Currently, the improvement in imaging technologies not only allow the diagnosis of cardiac tumors as early as during fetal life but also help in planning surgery or follow up due to their quality of images.10) If a cardiac mass represents a tumour, its aetiology can often be determined by considering four factors; (1) the histology based likelihood; (2) the age of the patient at time of presentation; (3) the tumour location; and (4) non-invasive tissue characterisation. Using this approach, and integrating the clinical data, an accurate diagnosis and treatment strategy is usually possible without the need for open surgical biopsy.11) With MRI, fibromas are isointense relative to normal myocardium on T1-weighted images and are characteristically hypointense on T2-weighted images. With gadolinium-based contrast agent administration, fibromas generally show no contrast enhancement during perfusion imaging due to their avascularity. However, 7–10 minutes later, they classically show intense hyperenhancement on late gadolinium enhancement images. Additionally, lymphomas are typically homogeneous and isointense on T1- and T2-weighted images. Unlike other malignant tumors, there is generally minimal contrast agent uptake at late gadolinium enhancement. All tumors can have atypical appearances owing to altered tissue composition.12) Our patient’s MRI showed isointense on T1- and T2-weighted images with a slight enhancement. The MRI characteristics of the mass were nonspecific, with the differential diagnosis including both benign and malignant etiologies. Consequently, malignancy was not wholly excluded in our differential diagnosis. Based on this, in our patient surgical biopsy was recommended for confirmation.

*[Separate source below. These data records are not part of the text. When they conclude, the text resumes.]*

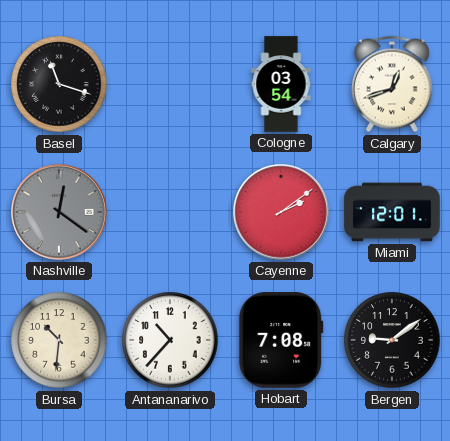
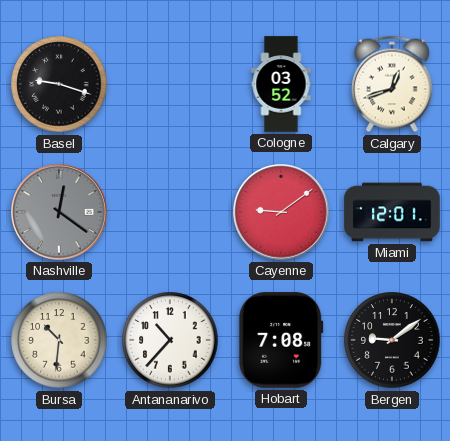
Basel: 11:18 -> 9:18
Cologne: 03:54 -> 03:52
Cayenne: 2:09 -> 9:09
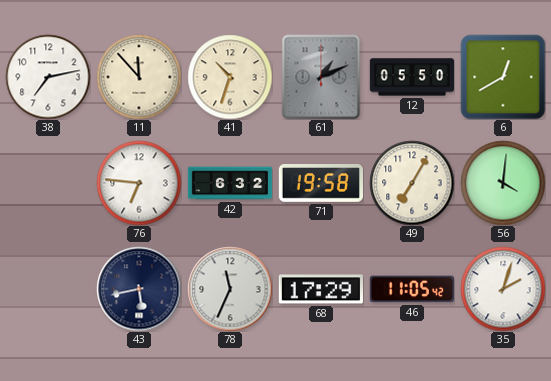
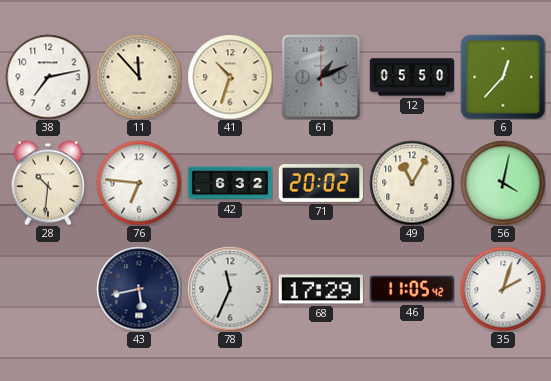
6: 12:40 -> 12:37
28: none -> 10:31
71: 19:58 -> 20:02
49: 7:05 -> 11:05
56: 4:01 -> 4:02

Patients with primary cardiac tumors face an uncertain treatment strategy that ranges from conservative management to aggressive surgical intervention.13) In this case, the patient had a chromosome abnormality and remained totally asymptomatic with no echocardiographic evidence of hemodynamic important obstruction of inflow or outflow tracts, which made us hesitate to perform aggressive surgical treatment under cardiopulmonary bypass. There is a general agreement that surgical treatment should be performed whenever the cardiac mass is causing symptoms. Indication for surgical treatment remains controversial in patients who are strictly asymptomatic. In these patients, decision-making is challenging and should balance the risks of surgical treatment on one hand with the risks of conservative management on the other.14) While well-timed intervention is necessary, it is absolutely essential to avoid administration of wrong treatment which could potentially be lethal to the patient.15)

In this case, although the cardiac mass was large, the patient was asymptomatic. We realized that the surgical open biopsy would dramatically increase the surgical risk. Therefore, it might be possible to take a conservative approach with the cardiac mass, waiting until has increased in size. Although histologic and immunohistochemical examinations are useful to get a correct diagnosis of the type of tumor and its malignancy, clinicians should keep in mind that open surgical approach can have serious implications that require consideration. Primary cardiac tumors must be evaluated on a case by case basis, and flexibility is required to achieve a patient-centered outcome.

Conclusion

We report a rare case of cardiac fibroma in a newborn with Down syndrome. Due to the rarity of such cases, the appropriate way of making a diagnosis and treatment has not been conclusively determined. Conservative management of cardiac tumor in a newborn who is strictly asymptomatic seems to be an acceptable strategy when the risks of surgical intervention outweigh the benefits. Because of serious complications such as lethal arrhythmia and sudden death, close observation and informed consent are very important.

謝辞Acknowledgments

The author gratefully acknowledges Hiroki Mizukami, Professor, Department of Pathology and Molecular Medicine, Hirosaki University Graduate School of Medicine, for helping to obtain the histopathological images and analysis.

Conflicts of Interest

The authors declare that they have no conflict of interest.